BEGIN

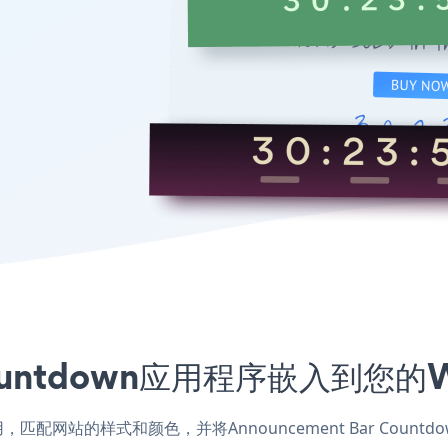
r Countdown应用程序嵌入到
ebs应用，匹配网站的样式和颜色，并将Announcement Bar C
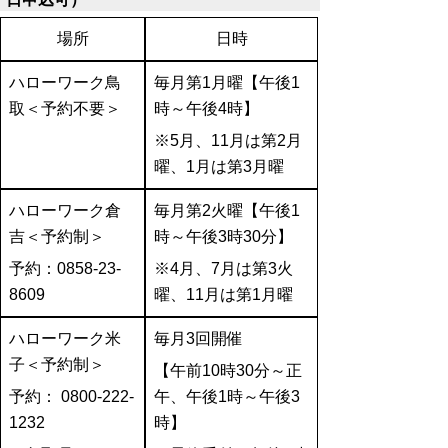
場所
日時
ハローワーク鳥
毎月第
1
月曜【午後
1
取＜予約不要＞
時～午後
4
時】
※
5
月、
11
月は第
2
月
曜、
1
月は第
3
月曜
ハローワーク倉
毎月第
2
火曜【午後
1
吉＜予約制＞
時～午後
3
時
30
分】
予約：
0858-23-
※
4
月、
7
月は第
3
火
8609
曜、
11
月は第
1
月曜
ハローワーク米
毎月
3
回開催
子＜予約制＞
【午前
10
時
30
分～正
予約：
0800-222-
午、午後
1
時～午後
3
1232
時】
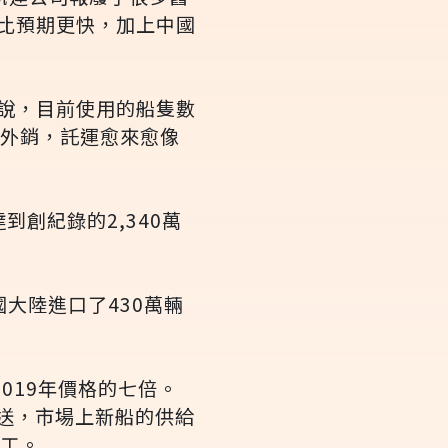
比預期更快，加上中國
說，目前使用的船隻數
國外銷，託運愈來愈像
達到創紀錄的2,340萬
大陸進口了430萬輛
2019年價格的七倍。
運送，市場上新船的供給
完工。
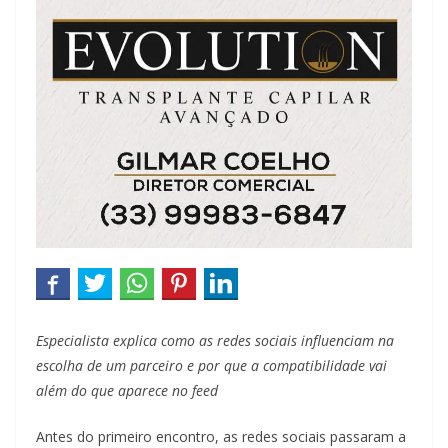
Especialista explica como as redes sociais influenciam na
escolha de um parceiro e por que a compatibilidade vai
além do que aparece no feed
Antes do primeiro encontro, as redes sociais passaram a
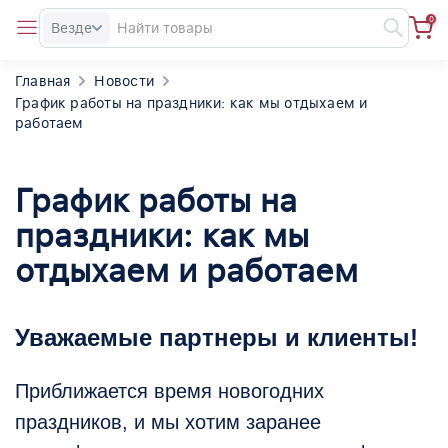
0
Везде
Главная
Новости
График работы на праздники: как мы отдыхаем и
работаем
График работы на
праздники: как мы
отдыхаем и работаем
Уважаемые партнеры и клиенты!
Приближается время новогодних
праздников, и мы хотим заранее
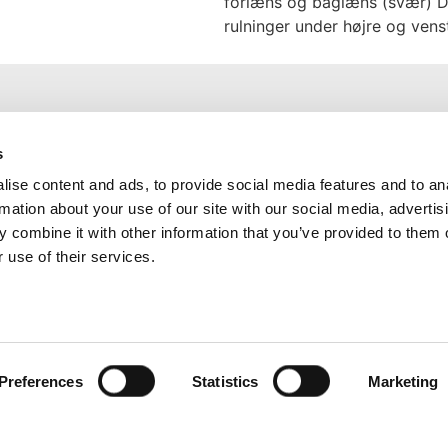
forlæns og baglæns (svær) D
rulninger under højre og vens
Nyttige Links
s
ise content and ads, to provide social media features and to an
Træningsøvelser
rmation about your use of our site with our social media, advertis
Klubløsninger
 combine it with other information that you’ve provided to them o
Privatlivspolitik
 use of their services.
Preferences
Statistics
Marketing
Koncept
Storytelling
Om Technica
Klubløsninger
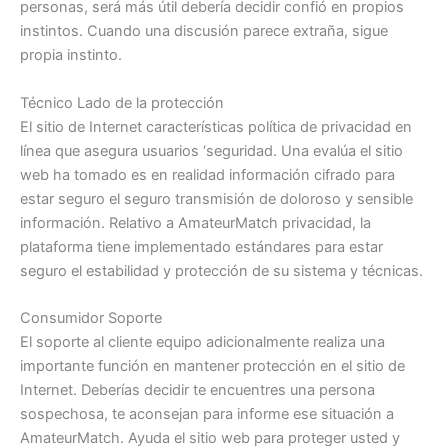
personas, será más útil debería decidir confió en propios
instintos. Cuando una discusión parece extraña, sigue
propia instinto.
Técnico Lado de la protección
El sitio de Internet características política de privacidad en
línea que asegura usuarios ‘seguridad. Una evalúa el sitio
web ha tomado es en realidad información cifrado para
estar seguro el seguro transmisión de doloroso y sensible
información. Relativo a AmateurMatch privacidad, la
plataforma tiene implementado estándares para estar
seguro el estabilidad y protección de su sistema y técnicas.
Consumidor Soporte
El soporte al cliente equipo adicionalmente realiza una
importante función en mantener protección en el sitio de
Internet. Deberías decidir te encuentres una persona
sospechosa, te aconsejan para informe ese situación a
AmateurMatch. Ayuda el sitio web para proteger usted y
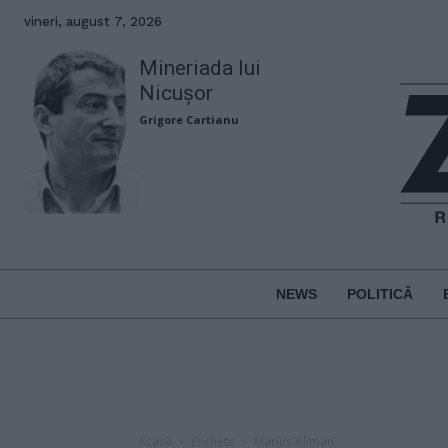
vineri, august 7, 2026
Mineriada lui
Nicușor
Grigore Cartianu
NEWS
POLITICĂ
Acasă
Etichete
Marius Aliman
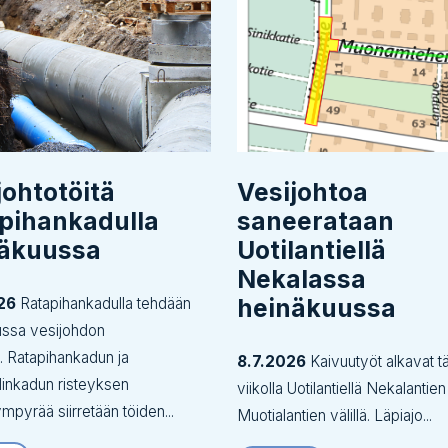
johtotöitä
Vesijohtoa
pihankadulla
saneerataan
näkuussa
Uotilantiellä
Nekalassa
heinäkuussa
26
Ratapihankadulla tehdään
ussa vesijohdon
tä. Ratapihankadun ja
8.7.2026
Kaivuutyöt alkavat tä
inkadun risteyksen
viikolla Uotilantiellä Nekalantien
ympyrää siirretään töiden...
Muotialantien välillä. Läpiajo...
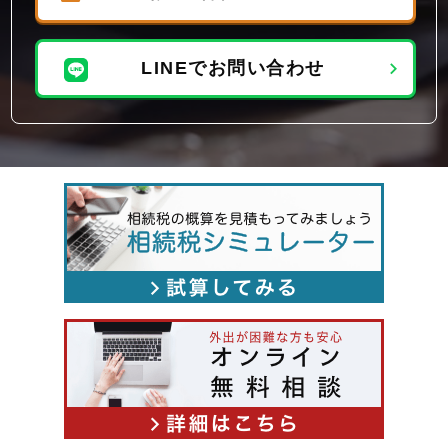
LINEでお問い合わせ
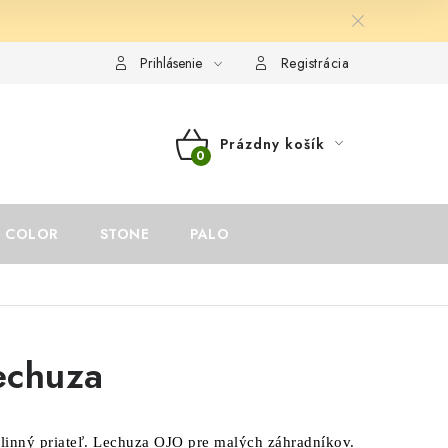
ám
Reklamačný poriadok
Odstúpenie od zmluvy
Prihlásenie
Registrácia
Prázdny košík
NÁKUPNÝ
KOŠÍK
COLOR
STONE
PALO
echuza
linný priateľ.
Lechuza OJO pre malých záhradníkov.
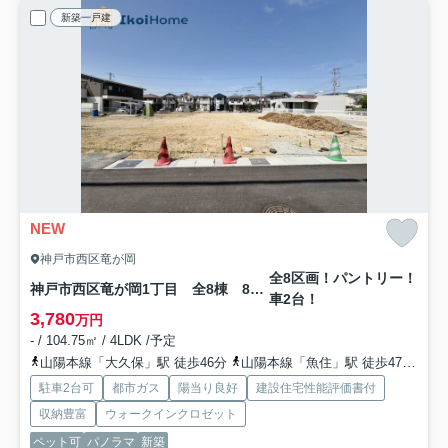
新築一戸建
NEW
神戸市西区竜が岡
全8区画！パントリー！
神戸市西区竜が岡1丁目 全8棟 8号棟 新築戸建
車2台！
3,780
万円
- / 104.75㎡ / 4LDK /予定
山陽本線「大久保」駅 徒歩46分
山陽本線「魚住」駅 徒歩47分
山
駐車2台可
都市ガス
陽当り良好
建設住宅性能評価書付
収納豊富
ウォークインクロゼット
ペット可
パノラマ
新築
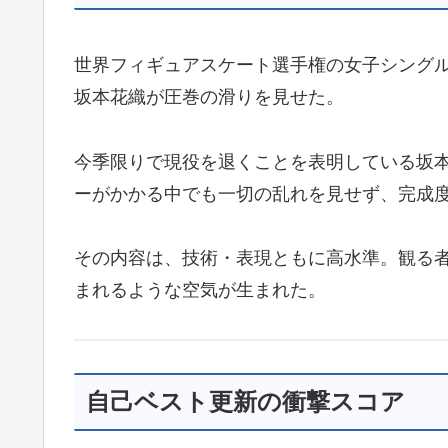
世界フィギュアスケート選手権の女子シング
坂本花織が圧巻の滑りを見せた。
今季限りで現役を退くことを表明している坂本
ーがかかる中でも一切の乱れを見せず、完成
その内容は、技術・表現ともに高水準。観る
まれるような空気が生まれた。
自己ベスト更新の衝撃スコア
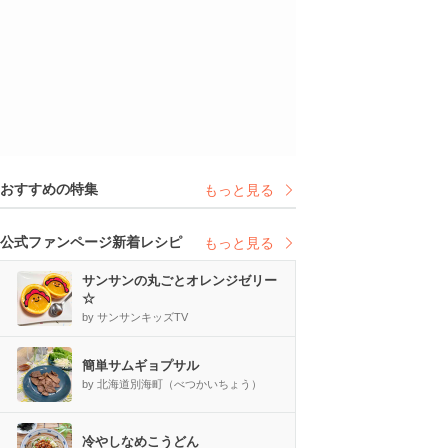
おすすめの特集
もっと見る
公式ファンページ新着レシピ
もっと見る
サンサンの丸ごとオレンジゼリー
☆
by サンサンキッズTV
簡単サムギョプサル
by 北海道別海町（べつかいちょう）
冷やしなめこうどん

END

# Task:
Every line containing the string "estar" should be pulled from the listing and copied.

# Response:
estar seguro el seguro transmisión de doloroso y sensible
plataforma tiene implementado estándares para estar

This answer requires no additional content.